**Provided data**
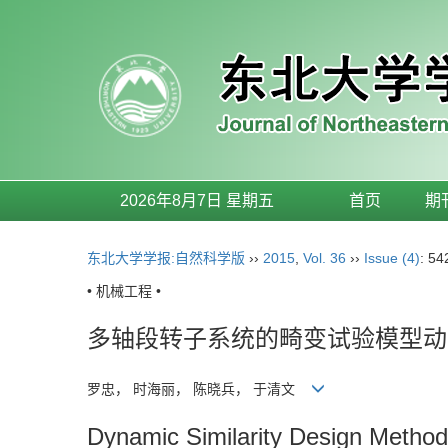
2026年8月7日 星期五
首页
期
东北大学学报:自然科学版
››
2015
,
Vol. 36
››
Issue (4)
: 54
• 机械工程 •
多轴段转子系统的畸变试验模型动
罗忠， 时海丽， 陈晓兵， 于清文
Dynamic Similarity Design Method 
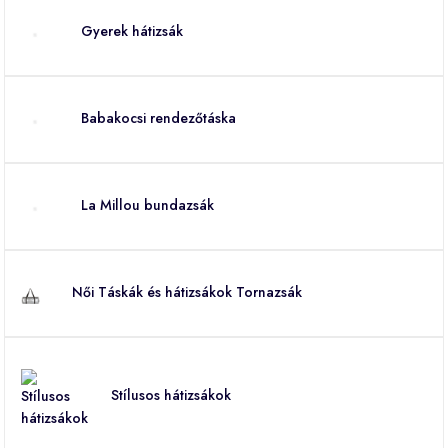
Gyerek hátizsák
Babakocsi rendezőtáska
La Millou bundazsák
Női Táskák és hátizsákok Tornazsák
Stílusos hátizsákok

**Required work**
Nothing but the lines from the line holding "东北大学学报:自然科学版" through the last line of the entries above is to be reproduced, exactly and without pictures.

**Result of this task**
东北大学学报:自然科学版
››
2015
,
Vol. 36
››
Issue (4)
: 54
• 机械工程 •
多轴段转子系统的畸变试验模型动
罗忠， 时海丽， 陈晓兵， 于清文
Dynamic Similarity Design Method 
Gyerek hátizsák
Babakocsi rendezőtáska
La Millou bundazsák
Női Táskák és hátizsákok Tornazsák
Stílusos hátizsákok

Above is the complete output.